(Beginning of Listed records)

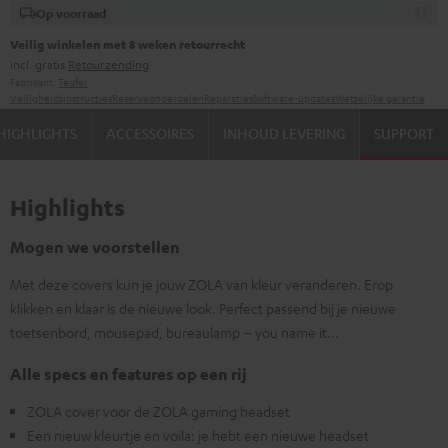
Op voorraad
Veilig winkelen met 8 weken retourrecht
incl. gratis
Retourzending
Fabrikant:
Teufel
Veiligheidsinstructies
Reserveonderdelen
Reparaties
Software-updates
Wettelijke garantie
HIGHLIGHTS
ACCESSOIRES
INHOUD LEVERING
SUPPORT
Highlights
Mogen we voorstellen
Met deze covers kun je jouw ZOLA van kleur veranderen. Erop
klikken en klaar is de nieuwe look. Perfect passend bij je nieuwe
toetsenbord, mousepad, bureaulamp – you name it...
Alle specs en features op een rij
ZOLA cover voor de ZOLA gaming headset
Een nieuw kleurtje en voila: je hebt een nieuwe headset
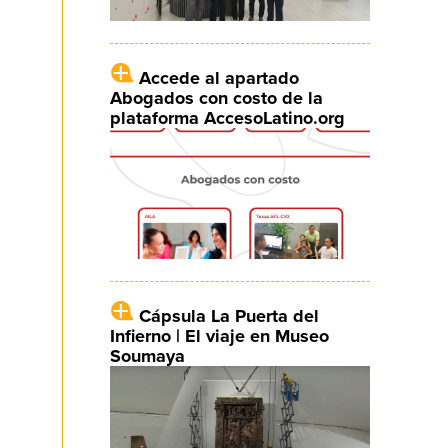
Accede al apartado
Abogados con costo de la
plataforma AccesoLatino.org
Cápsula La Puerta del
Infierno | El viaje en Museo
Soumaya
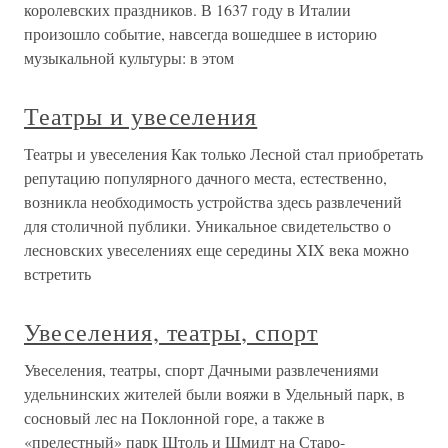
королевских праздников. В 1637 году в Италии
произошло событие, навсегда вошедшее в историю
музыкальной культуры: в этом
Театры и увеселения
Театры и увеселения Как только Лесной стал приобретать
репутацию популярного дачного места, естественно,
возникла необходимость устройства здесь развлечений
для столичной публики. Уникальное свидетельство о
лесновских увеселениях еще середины XIX века можно
встретить
Увеселения, театры, спорт
Увеселения, театры, спорт Дачными развлечениями
удельнинских жителей были вояжи в Удельный парк, в
сосновый лес на Поклонной горе, а также в
«прелестный» парк Штоль и Шмидт на Старо-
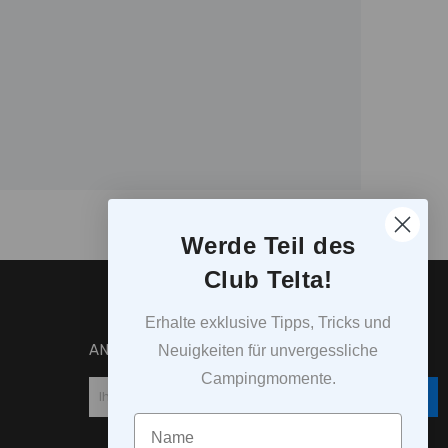
Werde Teil des
Club Telta!
Erhalte exklusive Tipps, Tricks und
ANMELDUNG
Neuigkeiten für unvergessliche
Campingmomente.
Abonnieren
Navn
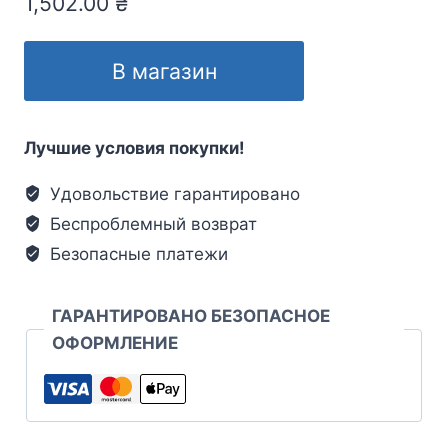
1,502.00
₴
В магазин
Лучшие условия покупки!
Удовольствие гарантировано
Беспроблемный возврат
Безопасные платежи
ГАРАНТИРОВАНО БЕЗОПАСНОЕ
ОФОРМЛЕНИЕ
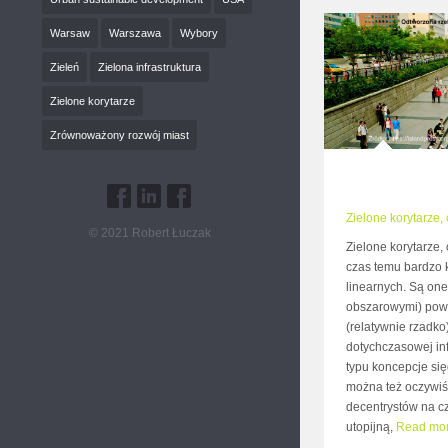
Warsaw
Warszawa
Wybory
Zieleń
Zielona infrastruktura
Zielone korytarze
Zrównoważony rozwój miast
Zielone korytarze, 
© 2021 Robert Łuczak
Zielone korytarze, 
czas temu bardzo 
linearnych. Są one
obszarowymi) pow
(relatywnie rzadk
dotychczasowej inf
typu koncepcje się
można też oczywiśc
decentrystów na cz
utopijną,
Read mo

(End of Listed records)

### Problem requirements:
Quote the entries above word for word. Leave the images out.

### Reply to the exercise:
Op voorraad
Veilig winkelen met 8 weken retourrecht
incl. gratis
Retourzending
Fabrikant:
Teufel
Veiligheidsinstructies
Reserveonderdelen
Reparaties
Software-updates
Wettelijke garantie
HIGHLIGHTS
ACCESSOIRES
INHOUD LEVERING
SUPPORT
Highlights
Mogen we voorstellen
Met deze covers kun je jouw ZOLA van kleur veranderen. Erop
klikken en klaar is de nieuwe look. Perfect passend bij je nieuwe
toetsenbord, mousepad, bureaulamp – you name it...
Alle specs en features op een rij
ZOLA cover voor de ZOLA gaming headset
Een nieuw kleurtje en voila: je hebt een nieuwe headset
Accede al apartado
Abogados con costo de la
plataforma AccesoLatino.org
Cápsula La Puerta del
Infierno | El viaje en Museo
Soumaya
королевских праздников. В 1637 году в Италии
произошло событие, навсегда вошедшее в историю
музыкальной культуры: в этом
Театры и увеселения
Театры и увеселения Как только Лесной стал приобретать
репутацию популярного дачного места, естественно,
возникла необходимость устройства здесь развлечений
для столичной публики. Уникальное свидетельство о
лесновских увеселениях еще середины XIX века можно
встретить
Увеселения, театры, спорт
Увеселения, театры, спорт Дачными развлечениями
удельнинских жителей были вояжи в Удельный парк, в
сосновый лес на Поклонной горе, а также в
«прелестный» парк Штоль и Шмидт на Старо-
Werde Teil des
Club Telta!
Erhalte exklusive Tipps, Tricks und
ANMELDUNG
Neuigkeiten für unvergessliche
Campingmomente.
Abonnieren
Navn
1,502.00
₴
В магазин
Лучшие условия покупки!
Удовольствие гарантировано
Беспроблемный возврат
Безопасные платежи
ГАРАНТИРОВАНО БЕЗОПАСНОЕ
ОФОРМЛЕНИЕ
Warsaw
Warszawa
Wybory
Zieleń
Zielona infrastruktura
Zielone korytarze
Zrównoważony rozwój miast
Zielone korytarze, 
© 2021 Robert Łuczak
Zielone korytarze, 
czas temu bardzo 
linearnych. Są one
obszarowymi) pow
(relatywnie rzadk
dotychczasowej inf
typu koncepcje się
można też oczywiśc
decentrystów na cz
utopijną,
Read mo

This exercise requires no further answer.